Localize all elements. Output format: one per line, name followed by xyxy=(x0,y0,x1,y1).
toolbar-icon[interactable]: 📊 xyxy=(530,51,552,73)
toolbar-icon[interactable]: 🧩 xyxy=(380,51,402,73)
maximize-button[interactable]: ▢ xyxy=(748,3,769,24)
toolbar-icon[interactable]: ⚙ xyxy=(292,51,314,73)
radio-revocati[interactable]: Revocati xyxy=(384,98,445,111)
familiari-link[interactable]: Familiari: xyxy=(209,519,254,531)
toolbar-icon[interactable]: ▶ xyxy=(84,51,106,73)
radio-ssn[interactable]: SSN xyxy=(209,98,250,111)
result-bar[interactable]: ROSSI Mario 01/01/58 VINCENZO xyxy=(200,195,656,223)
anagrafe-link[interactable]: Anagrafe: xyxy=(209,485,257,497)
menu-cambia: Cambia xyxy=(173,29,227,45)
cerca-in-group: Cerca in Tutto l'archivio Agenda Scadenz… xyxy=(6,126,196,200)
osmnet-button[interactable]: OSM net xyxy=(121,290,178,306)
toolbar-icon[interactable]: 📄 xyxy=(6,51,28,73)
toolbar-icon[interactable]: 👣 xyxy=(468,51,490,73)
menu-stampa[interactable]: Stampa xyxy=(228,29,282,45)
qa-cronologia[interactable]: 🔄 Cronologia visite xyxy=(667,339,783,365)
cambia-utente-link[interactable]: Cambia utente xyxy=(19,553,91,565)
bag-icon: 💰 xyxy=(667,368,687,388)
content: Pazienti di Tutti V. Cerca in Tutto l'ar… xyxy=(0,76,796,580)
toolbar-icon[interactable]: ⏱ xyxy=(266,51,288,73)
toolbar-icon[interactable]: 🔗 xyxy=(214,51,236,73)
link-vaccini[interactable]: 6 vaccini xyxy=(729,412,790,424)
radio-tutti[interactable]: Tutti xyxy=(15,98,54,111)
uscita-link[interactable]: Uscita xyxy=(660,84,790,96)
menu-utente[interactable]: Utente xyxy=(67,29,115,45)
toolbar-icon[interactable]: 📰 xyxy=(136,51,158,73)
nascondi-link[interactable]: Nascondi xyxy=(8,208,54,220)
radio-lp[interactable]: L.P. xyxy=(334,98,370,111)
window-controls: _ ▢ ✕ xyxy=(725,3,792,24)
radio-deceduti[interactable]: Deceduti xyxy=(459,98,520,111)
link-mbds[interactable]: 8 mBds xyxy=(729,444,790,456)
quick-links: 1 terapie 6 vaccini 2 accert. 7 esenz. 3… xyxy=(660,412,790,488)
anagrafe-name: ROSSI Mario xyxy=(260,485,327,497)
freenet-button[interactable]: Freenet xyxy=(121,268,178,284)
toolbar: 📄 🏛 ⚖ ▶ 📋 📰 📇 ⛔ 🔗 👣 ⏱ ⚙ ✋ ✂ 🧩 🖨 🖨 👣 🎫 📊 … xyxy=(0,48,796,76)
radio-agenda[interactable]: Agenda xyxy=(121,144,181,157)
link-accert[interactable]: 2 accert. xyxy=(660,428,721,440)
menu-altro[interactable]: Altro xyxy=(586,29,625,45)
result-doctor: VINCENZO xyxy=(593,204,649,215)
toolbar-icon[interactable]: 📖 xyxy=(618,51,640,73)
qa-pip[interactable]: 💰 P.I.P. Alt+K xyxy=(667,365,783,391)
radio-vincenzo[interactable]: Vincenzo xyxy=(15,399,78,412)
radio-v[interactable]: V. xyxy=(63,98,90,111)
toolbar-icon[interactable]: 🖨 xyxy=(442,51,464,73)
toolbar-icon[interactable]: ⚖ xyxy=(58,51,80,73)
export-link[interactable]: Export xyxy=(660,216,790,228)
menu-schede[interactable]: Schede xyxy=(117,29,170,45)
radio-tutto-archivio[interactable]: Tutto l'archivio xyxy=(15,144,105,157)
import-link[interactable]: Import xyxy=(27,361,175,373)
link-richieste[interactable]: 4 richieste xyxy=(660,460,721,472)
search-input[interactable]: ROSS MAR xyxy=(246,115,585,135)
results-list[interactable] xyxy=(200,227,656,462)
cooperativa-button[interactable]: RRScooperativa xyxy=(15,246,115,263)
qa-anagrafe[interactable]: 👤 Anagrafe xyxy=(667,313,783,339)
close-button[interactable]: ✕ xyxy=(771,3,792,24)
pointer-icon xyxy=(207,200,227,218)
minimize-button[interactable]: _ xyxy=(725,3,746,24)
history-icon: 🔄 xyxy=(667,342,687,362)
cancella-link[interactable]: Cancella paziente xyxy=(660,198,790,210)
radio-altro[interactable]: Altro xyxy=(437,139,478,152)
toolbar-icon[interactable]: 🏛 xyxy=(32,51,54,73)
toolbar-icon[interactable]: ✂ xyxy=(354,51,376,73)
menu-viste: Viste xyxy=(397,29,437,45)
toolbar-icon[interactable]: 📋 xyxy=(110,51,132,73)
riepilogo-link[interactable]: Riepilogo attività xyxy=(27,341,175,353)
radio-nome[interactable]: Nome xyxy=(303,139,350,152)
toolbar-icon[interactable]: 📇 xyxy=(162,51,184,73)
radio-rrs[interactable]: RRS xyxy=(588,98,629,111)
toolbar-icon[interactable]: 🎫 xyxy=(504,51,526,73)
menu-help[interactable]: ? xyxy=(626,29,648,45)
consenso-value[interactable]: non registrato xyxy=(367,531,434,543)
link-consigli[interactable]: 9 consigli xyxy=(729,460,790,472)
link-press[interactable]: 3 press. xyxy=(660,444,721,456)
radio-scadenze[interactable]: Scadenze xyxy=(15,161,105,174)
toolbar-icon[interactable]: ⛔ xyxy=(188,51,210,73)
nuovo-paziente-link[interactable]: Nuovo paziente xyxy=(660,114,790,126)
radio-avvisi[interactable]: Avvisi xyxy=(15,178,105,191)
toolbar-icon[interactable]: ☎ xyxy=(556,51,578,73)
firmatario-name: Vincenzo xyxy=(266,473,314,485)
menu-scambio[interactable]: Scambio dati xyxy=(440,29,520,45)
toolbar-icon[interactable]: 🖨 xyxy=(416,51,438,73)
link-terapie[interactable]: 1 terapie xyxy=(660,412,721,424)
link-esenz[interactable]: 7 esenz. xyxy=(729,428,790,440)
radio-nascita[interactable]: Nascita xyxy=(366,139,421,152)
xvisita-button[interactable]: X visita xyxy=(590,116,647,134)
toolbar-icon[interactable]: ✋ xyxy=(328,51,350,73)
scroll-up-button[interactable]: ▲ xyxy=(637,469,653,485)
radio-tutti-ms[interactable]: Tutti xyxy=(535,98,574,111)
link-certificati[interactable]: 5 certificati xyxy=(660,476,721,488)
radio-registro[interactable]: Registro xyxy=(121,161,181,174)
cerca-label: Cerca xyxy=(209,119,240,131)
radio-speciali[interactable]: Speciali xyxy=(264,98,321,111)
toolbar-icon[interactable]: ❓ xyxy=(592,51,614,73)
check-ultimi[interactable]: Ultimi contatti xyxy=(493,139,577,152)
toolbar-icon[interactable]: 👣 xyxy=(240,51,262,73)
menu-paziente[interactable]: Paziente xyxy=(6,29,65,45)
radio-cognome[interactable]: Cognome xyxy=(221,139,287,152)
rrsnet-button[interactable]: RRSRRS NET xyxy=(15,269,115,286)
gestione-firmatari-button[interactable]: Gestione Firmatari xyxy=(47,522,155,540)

■ ■ ■ ■ ■ ■ ■

§ TASK TO CARRY OUT: Write down every record shown above precisely.

§ ANSWER TO THE EXERCISE:
Localize all elements. Output format: one per line, name followed by xyxy=(x0,y0,x1,y1).
toolbar-icon[interactable]: 📊 xyxy=(530,51,552,73)
toolbar-icon[interactable]: 🧩 xyxy=(380,51,402,73)
maximize-button[interactable]: ▢ xyxy=(748,3,769,24)
toolbar-icon[interactable]: ⚙ xyxy=(292,51,314,73)
radio-revocati[interactable]: Revocati xyxy=(384,98,445,111)
familiari-link[interactable]: Familiari: xyxy=(209,519,254,531)
toolbar-icon[interactable]: ▶ xyxy=(84,51,106,73)
radio-ssn[interactable]: SSN xyxy=(209,98,250,111)
result-bar[interactable]: ROSSI Mario 01/01/58 VINCENZO xyxy=(200,195,656,223)
anagrafe-link[interactable]: Anagrafe: xyxy=(209,485,257,497)
menu-cambia: Cambia xyxy=(173,29,227,45)
cerca-in-group: Cerca in Tutto l'archivio Agenda Scadenz… xyxy=(6,126,196,200)
osmnet-button[interactable]: OSM net xyxy=(121,290,178,306)
toolbar-icon[interactable]: 📄 xyxy=(6,51,28,73)
toolbar-icon[interactable]: 👣 xyxy=(468,51,490,73)
menu-stampa[interactable]: Stampa xyxy=(228,29,282,45)
qa-cronologia[interactable]: 🔄 Cronologia visite xyxy=(667,339,783,365)
cambia-utente-link[interactable]: Cambia utente xyxy=(19,553,91,565)
bag-icon: 💰 xyxy=(667,368,687,388)
content: Pazienti di Tutti V. Cerca in Tutto l'ar… xyxy=(0,76,796,580)
toolbar-icon[interactable]: ⏱ xyxy=(266,51,288,73)
toolbar-icon[interactable]: 🔗 xyxy=(214,51,236,73)
link-vaccini[interactable]: 6 vaccini xyxy=(729,412,790,424)
radio-tutti[interactable]: Tutti xyxy=(15,98,54,111)
uscita-link[interactable]: Uscita xyxy=(660,84,790,96)
menu-utente[interactable]: Utente xyxy=(67,29,115,45)
toolbar-icon[interactable]: 📰 xyxy=(136,51,158,73)
nascondi-link[interactable]: Nascondi xyxy=(8,208,54,220)
radio-lp[interactable]: L.P. xyxy=(334,98,370,111)
window-controls: _ ▢ ✕ xyxy=(725,3,792,24)
radio-deceduti[interactable]: Deceduti xyxy=(459,98,520,111)
link-mbds[interactable]: 8 mBds xyxy=(729,444,790,456)
quick-links: 1 terapie 6 vaccini 2 accert. 7 esenz. 3… xyxy=(660,412,790,488)
anagrafe-name: ROSSI Mario xyxy=(260,485,327,497)
freenet-button[interactable]: Freenet xyxy=(121,268,178,284)
toolbar: 📄 🏛 ⚖ ▶ 📋 📰 📇 ⛔ 🔗 👣 ⏱ ⚙ ✋ ✂ 🧩 🖨 🖨 👣 🎫 📊 … xyxy=(0,48,796,76)
radio-agenda[interactable]: Agenda xyxy=(121,144,181,157)
link-accert[interactable]: 2 accert. xyxy=(660,428,721,440)
menu-altro[interactable]: Altro xyxy=(586,29,625,45)
result-doctor: VINCENZO xyxy=(593,204,649,215)
toolbar-icon[interactable]: 📖 xyxy=(618,51,640,73)
qa-pip[interactable]: 💰 P.I.P. Alt+K xyxy=(667,365,783,391)
radio-vincenzo[interactable]: Vincenzo xyxy=(15,399,78,412)
radio-v[interactable]: V. xyxy=(63,98,90,111)
toolbar-icon[interactable]: 🖨 xyxy=(442,51,464,73)
toolbar-icon[interactable]: ⚖ xyxy=(58,51,80,73)
export-link[interactable]: Export xyxy=(660,216,790,228)
menu-schede[interactable]: Schede xyxy=(117,29,170,45)
radio-tutto-archivio[interactable]: Tutto l'archivio xyxy=(15,144,105,157)
import-link[interactable]: Import xyxy=(27,361,175,373)
link-richieste[interactable]: 4 richieste xyxy=(660,460,721,472)
search-input[interactable]: ROSS MAR xyxy=(246,115,585,135)
results-list[interactable] xyxy=(200,227,656,462)
cooperativa-button[interactable]: RRScooperativa xyxy=(15,246,115,263)
qa-anagrafe[interactable]: 👤 Anagrafe xyxy=(667,313,783,339)
close-button[interactable]: ✕ xyxy=(771,3,792,24)
pointer-icon xyxy=(207,200,227,218)
minimize-button[interactable]: _ xyxy=(725,3,746,24)
history-icon: 🔄 xyxy=(667,342,687,362)
cancella-link[interactable]: Cancella paziente xyxy=(660,198,790,210)
radio-altro[interactable]: Altro xyxy=(437,139,478,152)
toolbar-icon[interactable]: 🏛 xyxy=(32,51,54,73)
toolbar-icon[interactable]: ✂ xyxy=(354,51,376,73)
menu-viste: Viste xyxy=(397,29,437,45)
toolbar-icon[interactable]: 📋 xyxy=(110,51,132,73)
riepilogo-link[interactable]: Riepilogo attività xyxy=(27,341,175,353)
radio-nome[interactable]: Nome xyxy=(303,139,350,152)
toolbar-icon[interactable]: 📇 xyxy=(162,51,184,73)
radio-rrs[interactable]: RRS xyxy=(588,98,629,111)
toolbar-icon[interactable]: 🎫 xyxy=(504,51,526,73)
menu-help[interactable]: ? xyxy=(626,29,648,45)
consenso-value[interactable]: non registrato xyxy=(367,531,434,543)
link-consigli[interactable]: 9 consigli xyxy=(729,460,790,472)
link-press[interactable]: 3 press. xyxy=(660,444,721,456)
radio-scadenze[interactable]: Scadenze xyxy=(15,161,105,174)
toolbar-icon[interactable]: ⛔ xyxy=(188,51,210,73)
nuovo-paziente-link[interactable]: Nuovo paziente xyxy=(660,114,790,126)
radio-avvisi[interactable]: Avvisi xyxy=(15,178,105,191)
toolbar-icon[interactable]: ☎ xyxy=(556,51,578,73)
firmatario-name: Vincenzo xyxy=(266,473,314,485)
menu-scambio[interactable]: Scambio dati xyxy=(440,29,520,45)
toolbar-icon[interactable]: 🖨 xyxy=(416,51,438,73)
link-terapie[interactable]: 1 terapie xyxy=(660,412,721,424)
link-esenz[interactable]: 7 esenz. xyxy=(729,428,790,440)
radio-nascita[interactable]: Nascita xyxy=(366,139,421,152)
xvisita-button[interactable]: X visita xyxy=(590,116,647,134)
toolbar-icon[interactable]: ✋ xyxy=(328,51,350,73)
scroll-up-button[interactable]: ▲ xyxy=(637,469,653,485)
radio-tutti-ms[interactable]: Tutti xyxy=(535,98,574,111)
link-certificati[interactable]: 5 certificati xyxy=(660,476,721,488)
radio-registro[interactable]: Registro xyxy=(121,161,181,174)
cerca-label: Cerca xyxy=(209,119,240,131)
radio-speciali[interactable]: Speciali xyxy=(264,98,321,111)
toolbar-icon[interactable]: ❓ xyxy=(592,51,614,73)
check-ultimi[interactable]: Ultimi contatti xyxy=(493,139,577,152)
toolbar-icon[interactable]: 👣 xyxy=(240,51,262,73)
menu-paziente[interactable]: Paziente xyxy=(6,29,65,45)
radio-cognome[interactable]: Cognome xyxy=(221,139,287,152)
rrsnet-button[interactable]: RRSRRS NET xyxy=(15,269,115,286)
gestione-firmatari-button[interactable]: Gestione Firmatari xyxy=(47,522,155,540)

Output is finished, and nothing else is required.